Yellow Cap laid his cards face up on the blanket and smiled. “Two pair. Kings and fours.”
Dodd stared. Shook his head. Looked at his cards. Scratched at his beard. Then he laid his cards down face up. “Straight through to the jack.” He chuckled, raking the pot toward him.
“Straight!” Yellow Cap hollered. “You drew
three
fucking cards!”
“Yup,” Dodd said. “Thing is, I was going for a flush.” He cackled now, stuffing the goodies into his backpack beside him.
“Cheater!” Yellow Cap said, lifting his shotgun from his lap, thumbing the hammer back as he swung it toward Dodd.
It all happened so fast, Eric was almost caught off-guard. He quickly shouldered his crossbow and aimed it at Yellow Cap. He couldn’t let anything happen to Dodd, not until he’d questioned him about the whereabouts of Fallows and Tim.
But no need to worry. Dodd reacted with whiplike reflexes, drawing the heavy hunting knife from the sheath strapped to his thigh, and knocking away the shotgun barrel as he lunged toward Yellow Cap, driving the fat blade between meaty ribs, twisting the handle as if coring a stubborn apple.
Yellow Cap’s death reflex jerked the trigger of the shotgun. It exploded, blowing a hole through the chest of one of the gamblers who’d been innocently sitting next to Dodd. Hunks of his moist flesh flew into the fire and sizzled. The dead man tumbled backward into a sloppy somersault, his legs flopping over his head into the fire. The other men sat immobile, watching.
Dodd yanked his long knife out of Yellow Cap’s chest and let the big man’s dead body sag to the ground. He used his foot to nudge him off the blanket as if he were a rolling log. Then he walked over to the fire, hauled the shotgunned body of the other man out of the flames, stomped the fiery pants into smoke, and sat back down at the edge of the blanket. “Now,” he said, picking up the deck. “Whose deal?”
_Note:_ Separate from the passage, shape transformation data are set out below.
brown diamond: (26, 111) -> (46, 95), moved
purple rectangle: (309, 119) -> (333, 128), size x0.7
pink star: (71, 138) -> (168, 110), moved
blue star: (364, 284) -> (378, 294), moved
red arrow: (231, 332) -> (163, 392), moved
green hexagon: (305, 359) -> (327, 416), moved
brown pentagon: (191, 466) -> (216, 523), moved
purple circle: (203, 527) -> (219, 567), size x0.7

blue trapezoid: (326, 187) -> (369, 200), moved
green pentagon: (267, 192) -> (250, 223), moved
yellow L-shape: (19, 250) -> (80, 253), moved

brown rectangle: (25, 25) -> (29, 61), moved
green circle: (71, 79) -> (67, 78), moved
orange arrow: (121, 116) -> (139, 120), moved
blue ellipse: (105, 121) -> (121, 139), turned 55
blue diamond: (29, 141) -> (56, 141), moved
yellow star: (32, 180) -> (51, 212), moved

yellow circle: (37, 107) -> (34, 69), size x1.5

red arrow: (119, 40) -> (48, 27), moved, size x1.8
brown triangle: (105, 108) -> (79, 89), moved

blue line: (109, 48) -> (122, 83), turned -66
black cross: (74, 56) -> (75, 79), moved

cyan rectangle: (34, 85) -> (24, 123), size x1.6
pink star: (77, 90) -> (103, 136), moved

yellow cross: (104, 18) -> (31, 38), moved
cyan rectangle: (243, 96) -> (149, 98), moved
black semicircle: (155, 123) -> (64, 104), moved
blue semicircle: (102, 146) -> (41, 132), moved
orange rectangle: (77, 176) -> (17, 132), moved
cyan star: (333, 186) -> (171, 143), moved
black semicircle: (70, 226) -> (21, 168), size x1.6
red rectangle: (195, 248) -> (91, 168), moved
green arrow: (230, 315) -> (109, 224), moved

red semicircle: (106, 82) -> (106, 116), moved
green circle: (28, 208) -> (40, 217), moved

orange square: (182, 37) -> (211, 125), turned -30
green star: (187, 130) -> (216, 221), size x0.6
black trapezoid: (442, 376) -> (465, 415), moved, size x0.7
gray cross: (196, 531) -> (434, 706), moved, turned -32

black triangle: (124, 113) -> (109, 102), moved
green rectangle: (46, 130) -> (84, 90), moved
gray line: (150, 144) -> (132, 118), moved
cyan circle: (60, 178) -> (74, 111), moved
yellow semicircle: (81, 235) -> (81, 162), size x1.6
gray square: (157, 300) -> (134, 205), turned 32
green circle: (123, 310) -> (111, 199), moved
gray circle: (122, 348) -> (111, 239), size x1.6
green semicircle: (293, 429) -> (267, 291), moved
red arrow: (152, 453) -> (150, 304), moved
There was a moment’s silence while the other three men gripped their weapons and stared at Dodd, deciding. The stench of burnt flesh and fresh blood hung in the humid summer air.
Eric aimed his crossbow, waiting for someone to move.
Then Krimm reached over Yellow Cap’s dead body, took the man’s shotgun for his own, and said, “My deal, I think.”
Eric relaxed, puffing out a deep breath, lowering his crossbow. Close. If he’d have had to involve himself in Dodd’s fight, they would have known where he was and they would have all turned on him. Now he could again wait, silent and patient.
He leaned against the rough bark and watched the poker game proceed. His bad tooth was aching again, as if someone were jabbing a jagged piece of glass into his gums. He pressed at the jaw again to relieve the pressure—
Then suddenly everything was moving. The branch Eric was balanced on abruptly dipped. He reached for another branch to catch himself, but the dip became a snap and the branch fell away from under him. He clutched the crossbow in his right hand and grabbed out at something to hold onto as he fell. But the tree was deceptive. What looked like thick branches were only long twigs, ruffled with thick pine needles. Eric felt his knee smash against a branch, his face scrape against bark, his hand stabbed by a sharp twig. All the time falling helplessly toward the ground.